Vu les autres pièces du dossier.
Vu :
- le code de l'urbanisme ;
- la loi n° 2018-1021 du 23 novembre 2018 ;
- le code de justice administrative.
Les parties ont été régulièrement averties du jour de l'audience.
Ont été entendus au cours de l'audience publique :
- le rapport de M. Mouret,
- les conclusions de M. Roux, rapporteur public,
- les observations de Me Andreani, représentant l'association requérante, celles de Me Orlandini, représentant les sociétés 3F Sud et Urban Coop Ramatuelle, et celles de Me Paternot, représentant la commune de Ramatuelle.
Une note en délibéré, enregistrée le 29 mars 2022, a été présentée pour l'association " Vivre dans la presqu'île de Saint-Tropez ".
Considérant ce qui suit :
1. Par un arrêté du 14 février 2014, le maire de Ramatuelle a délivré à la société Immobilière Méditerranée, devenue la société 3F Immobilière Méditerranée puis la société 3F Sud, et à l'EURL Urban Coop Ramatuelle, un permis de construire, valant division parcellaire, en vue de la création d'un hameau nouveau intégré à l'environnement au lieu-dit " A... ", destiné à des logements accessibles aux foyers à revenus modestes ou moyens. Par un arrêt du 13 décembre 2018, la cour administrative d'appel de Marseille a annulé, à la demande de l'association " Vivre dans la presqu'île de Saint-Tropez ", ce permis de construire au motif que le projet en litige ne présentait pas les caractéristiques d'un hameau nouveau intégré à l'environnement au sens des dispositions alors en vigueur du I de l'article L. 146-4 du code de l'urbanisme. Par une décision du 7 octobre 2020, le Conseil d'Etat, statuant au contentieux, a annulé cet arrêt et renvoyé l'affaire à la cour.
Sur la régularité du jugement :
2. Aux termes de l'article L. 9 du code de justice administrative : " Les jugements sont motivés ".
3. Il ressort du jugement attaqué que les premiers juges, après avoir cité les dispositions alors applicables du I de l'article L. 146-4 du code de l'urbanisme et rappelé l'interprétation qui doit en être retenue, ont relevé que la création d'un hameau nouveau intégré à l'environnement était prévue par le plan local d'urbanisme dans sa version résultant de la modification approuvée le 30 janvier 2014. Ils ont ensuite précisé, de manière circonstanciée, les raisons pour lesquelles le projet en litige devait être regardé comme un hameau nouveau intégré à l'environnement au sens de ces dispositions. Dans ces conditions, les premiers juges, qui n'étaient pas tenus de répondre à l'ensemble des arguments invoqués, ont suffisamment motivé leur jugement sur ce point.

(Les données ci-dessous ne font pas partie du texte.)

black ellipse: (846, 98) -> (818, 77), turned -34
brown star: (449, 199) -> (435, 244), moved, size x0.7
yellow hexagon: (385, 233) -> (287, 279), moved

Sur le bien-fondé du jugement :
4. En premier lieu, aux termes de l'article R. 423-50 du code de l'urbanisme : " L'autorité compétente recueille auprès des personnes publiques, services ou commissions intéressés par le projet, les accords, avis ou décisions prévus par les lois ou règlements en vigueur ".

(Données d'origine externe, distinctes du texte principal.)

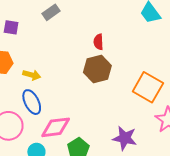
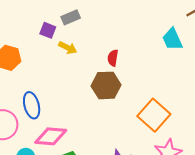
purple square: (11, 27) -> (48, 30), moved
yellow arrow: (32, 75) -> (68, 48), moved

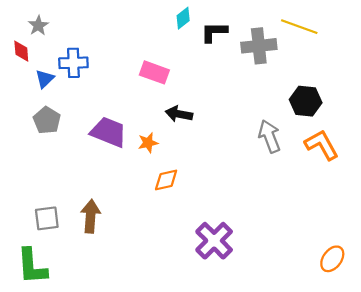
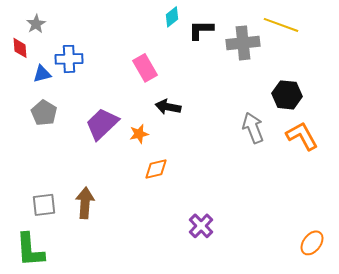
pink rectangle: (154, 72) -> (145, 68), turned 40
blue triangle: (45, 79) -> (42, 74), turned 30
purple trapezoid: (109, 132) -> (102, 124), turned -66
purple cross: (214, 241) -> (201, 226), size x0.7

5. L'association requérante n'invoque aucune disposition législative ou réglementaire qui aurait rendu obligatoire, en l'espèce, compte tenu de la nature et de l'importance du projet, la consultation du service départemental d'incendie et de secours du Var dans le cadre de l'instruction de la demande de permis de construire des sociétés pétitionnaires. Par suite, elle n'est pas fondée à soutenir que, cet établissement public n'ayant pas été consulté par le maire de Ramatuelle, le permis de construire en litige a été délivré au terme d'une procédure irrégulière au regard des dispositions de l'article R. 423-50 du code de l'urbanisme.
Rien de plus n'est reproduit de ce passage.